As for writing, I'm sure I'd have a fair bit to say on the subject if I
thought about it. But I'm still at odds with myself about the whole
situation. I can tell you I've not had any near misses, nor am I waiting
for the right moment as many people like to say. In truth, I've never
had anything, ever, at all.

I'd be surprised if there existed a more virginal virgin.

I don't have any obvious flaws that would cause this incredible streak
of nothingness, so I can only assume there's something instinctually
missing from my genetic makeup. Hmmm, but that would suggest a
hereditary trait, which would be impossible! So let's call it psychological instead
of genetic. It's not even a lack of sexual drive. I have more than
enough of that.

Similarly, I also have to assume that whatever I am missing is present
in most people, explaining why so many of them lose their virginity at
a young age. Obviously sex is a hot topic so these discussions do happen
with some frequency, The common theme is that it's quite easy to have sex,
or more specifically to find a willing partner. In fact it's so easy that people
are almost having sex by accident, after a night at the club/bar or
wherever.

I used to think it was my extreme introversion that caused it, but I
don't believe that anymore. I don't believe it because, as your blog's
main page so simply states, virginity is lost "no matter who we are or
where we come from". And based on what I've seen in my 26 years on the
planet, it's true. Don't get me wrong, introversion is certainly not
going to help the aspiring non-virgin, but with relationships being
partially a game of odds, eventually you're going to get a hit, introvert or
otherwise.

Now I'm at a point where I feel it's too late. Or rather, I haven't
completely decided what I feel yet, but ‘too late’ is a popular thought.
Heck, more than half the time I'm convinced a relationship isn't even
something that I want. And it's frustrating, because thinking about this
obviously accomplishes very little. And the more I think the more time
passes and the further behind, (and more frustrated), I become.
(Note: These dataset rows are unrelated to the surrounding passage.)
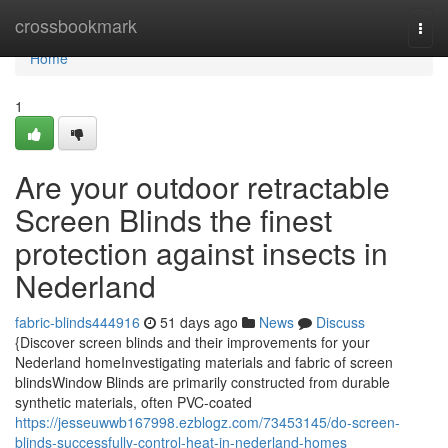
Home
crossbookmark
Togg
navi
Home
1
Are your outdoor retractable
Screen Blinds the finest
protection against insects in
Nederland
fabric-blinds444916
51 days ago
News
Discuss
{Discover screen blinds and their improvements for your
Nederland homeInvestigating materials and fabric of screen
blindsWindow Blinds are primarily constructed from durable
synthetic materials, often PVC-coated
https://jesseuwwb167998.ezblogz.com/73453145/do-screen-
blinds-successfully-control-heat-in-nederland-homes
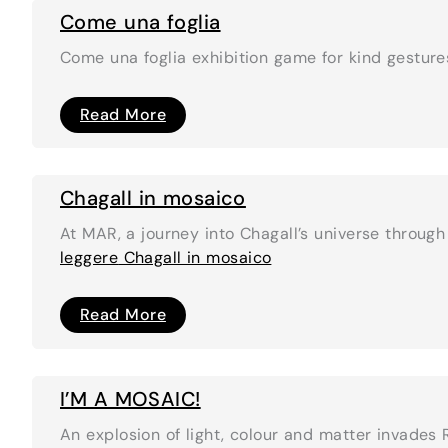
Come una foglia
Come una foglia exhibition game for kind gestur
Come
Read More
una
foglia
Chagall in mosaico
At MAR, a journey into Chagall’s universe throug
leggere
Chagall in mosaico
Chagall
Read More
in
mosaico
I’M A MOSAIC!
An explosion of light, colour and matter invades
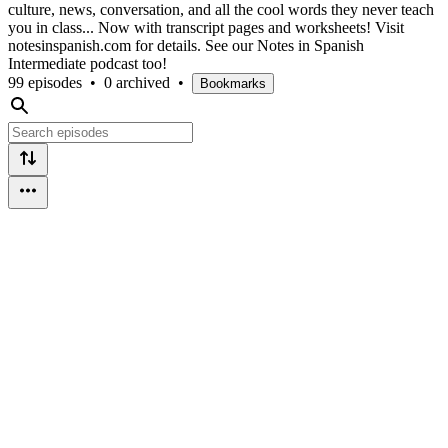
culture, news, conversation, and all the cool words they never teach
you in class... Now with transcript pages and worksheets! Visit
notesinspanish.com for details. See our Notes in Spanish
Intermediate podcast too!
99 episodes
•
0 archived
•
Bookmarks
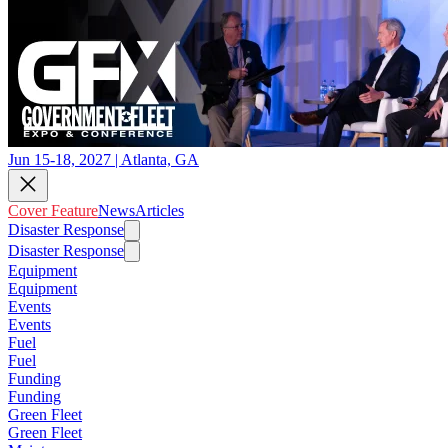
Jun 15-18, 2027 | Atlanta, GA
Cover Feature
News
Articles
Disaster Response
Disaster Response
Equipment
Equipment
Events
Events
Fuel
Fuel
Funding
Funding
Green Fleet
Green Fleet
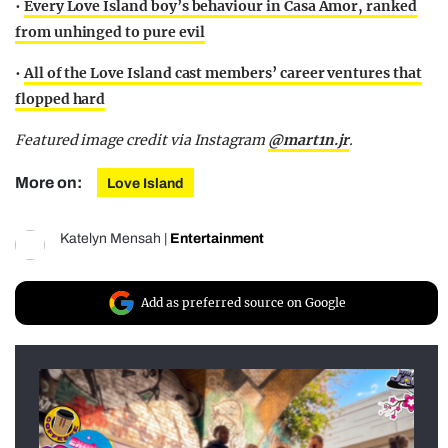
•
Every Love Island boy’s behaviour in Casa Amor, ranked
from unhinged to pure evil
•
All of the Love Island cast members’ career ventures that
flopped hard
Featured image credit via Instagram
@mart1n.jr
.
More on:
Love Island
Katelyn Mensah
|
Entertainment
Add as preferred source on Google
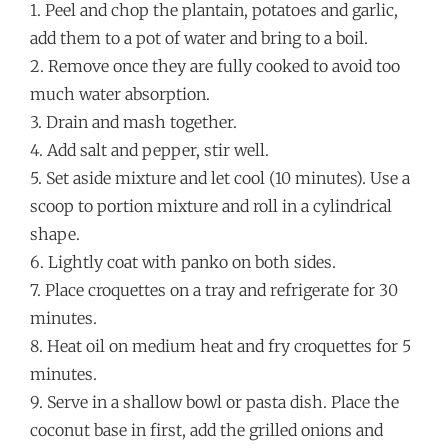
1. Peel and chop the plantain, potatoes and garlic,
add them to a pot of water and bring to a boil.
2. Remove once they are fully cooked to avoid too
much water absorption.
3. Drain and mash together.
4. Add salt and pepper, stir well.
5. Set aside mixture and let cool (10 minutes). Use a
scoop to portion mixture and roll in a cylindrical
shape.
6. Lightly coat with panko on both sides.
7. Place croquettes on a tray and refrigerate for 30
minutes.
8. Heat oil on medium heat and fry croquettes for 5
minutes.
9. Serve in a shallow bowl or pasta dish. Place the
coconut base in first, add the grilled onions and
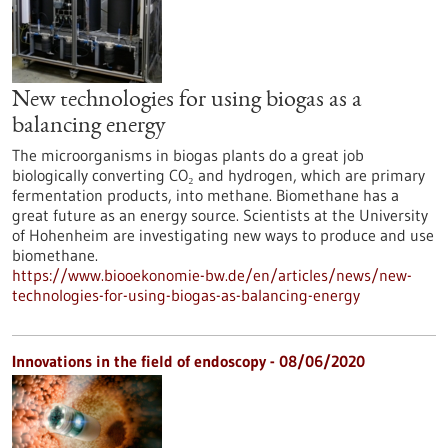
New technologies for using biogas as a
balancing energy
The microorganisms in biogas plants do a great job
biologically converting CO₂ and hydrogen, which are primary
fermentation products, into methane. Biomethane has a
great future as an energy source. Scientists at the University
of Hohenheim are investigating new ways to produce and use
biomethane.
https://www.biooekonomie-bw.de/en/articles/news/new-
technologies-for-using-biogas-as-balancing-energy
Innovations in the field of endoscopy - 08/06/2020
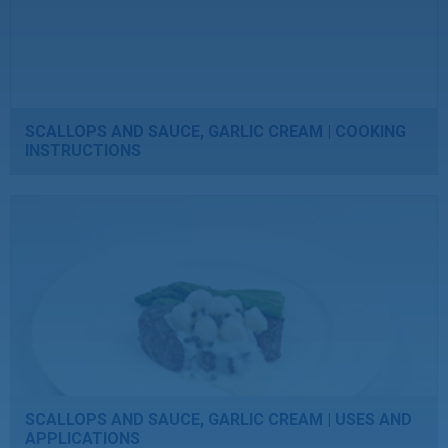
SCALLOPS AND SAUCE, GARLIC CREAM | COOKING
INSTRUCTIONS
SCALLOPS AND SAUCE, GARLIC CREAM | USES AND
APPLICATIONS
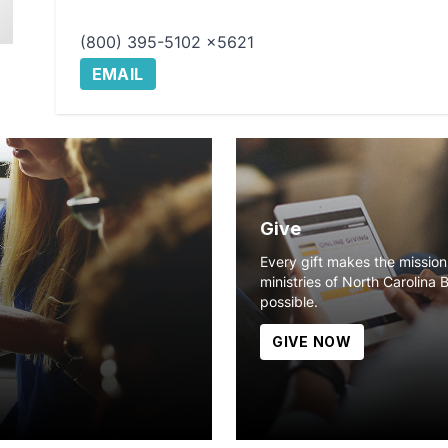
(800) 395-5102 x5621
EMAIL
Give
Every gift makes the missio
ministries of North Carolina 
possible.
GIVE NOW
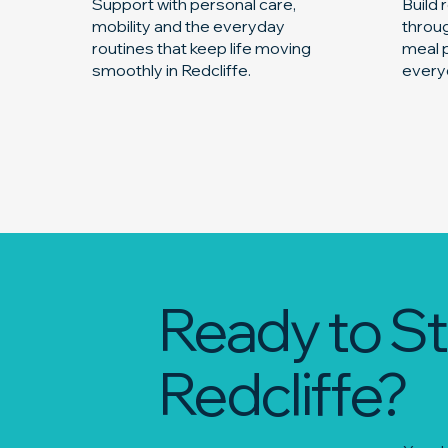
Support with personal care,
Build
mobility and the everyday
throug
routines that keep life moving
meal p
smoothly in Redcliffe.
everyd
Ready to St
Redcliffe?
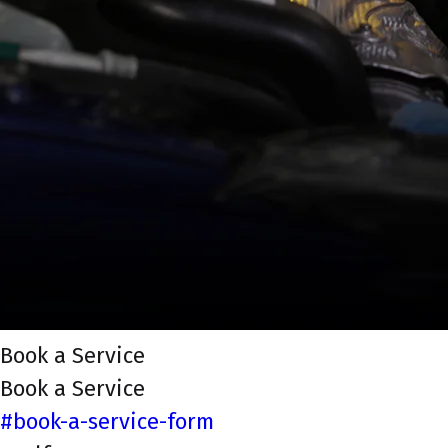
Book a Service
Book a Service
#book-a-service-form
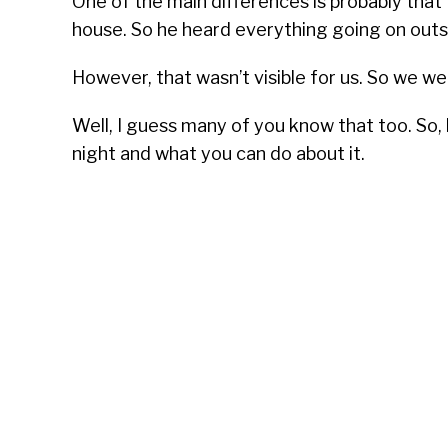
One of the main differences is probably that
house. So he heard everything going on outs
However, that wasn’t visible for us. So we w
Well, I guess many of you know that too. So
night and what you can do about it.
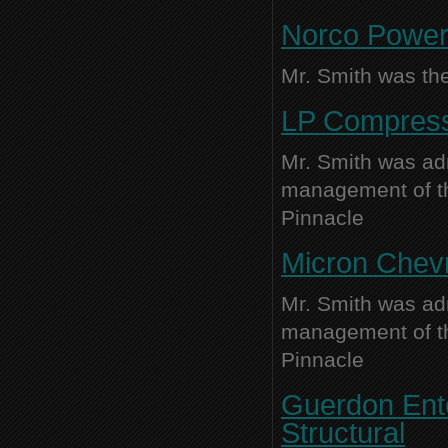
Norco Power 
Mr. Smith was the
LP Compress
Mr. Smith was adm
management of thi
Pinnacle
Micron Chevr
Mr. Smith was adm
management of thi
Pinnacle
Guerdon Ente
Structural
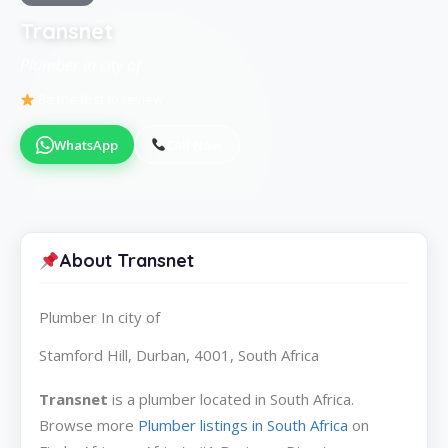
Transnet
Plumber in city of
Be the first to review
WhatsApp
Call Now
About Transnet
Plumber In city of
Stamford Hill, Durban, 4001, South Africa
Transnet
is a plumber located in South Africa.
Browse more
Plumber listings in South Africa
on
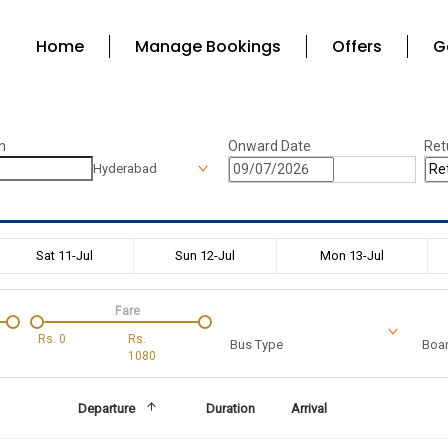
Home
Manage Bookings
Offers
G
n
Onward Date
Ret
Hyderabad
Sat 11-Jul
Sun 12-Jul
Mon 13-Jul
Fare
Rs.
0
Rs.
Bus Type
Boar
1080
Departure
Duration
Arrival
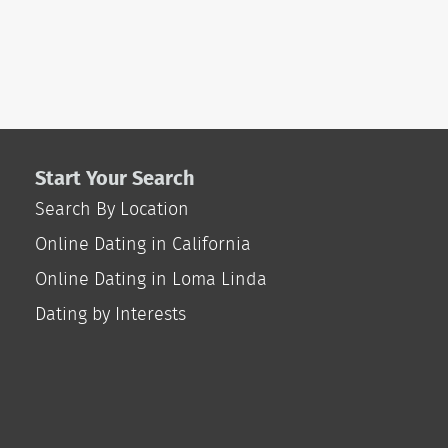
Start Your Search
Search By Location
Online Dating in California
Online Dating in Loma Linda
Dating by Interests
My rationalization is that since most people start in their mid to late
teens, that's about a decade of experience that any potential mate
would have under her belt, (in a matter of speaking). And like absolutely
every skill of value, the more practice and experience you get, the
better you become.

This isn't limited to the actual act of sex. Movies and
television often portray relationships as fated encounters that defy
explanation, and many people are subdued into believing this. I would
wager that these people, particularly from previous generations, are of the
mindset that a relationship is something out of our control that just
happens, rather than a skill to be honed.

Which is what brought me to your website in the first place. I was
searching for a site that tackled virginity from the virgin's perspective.
Maybe a community of people who are virginal and beyond a reasonable
age, (say twenty). But if such a place exists I haven't found it yet, and if I
did would I even like who I'd found? What I did find was yet more
evidence that I'm in a startlingly small minority, which abruptly ended my
search.

Well, I guess in the end I did have a fair bit to say. I could say more
but I'm not sure this is even what you're looking for so I'll stop
here. It was still interesting for me to get some of this on
paper. Writing has a way of forcing things into a somewhat meaningful
order.

Have fun with your studies,

Billy

*All names changed to protect identity.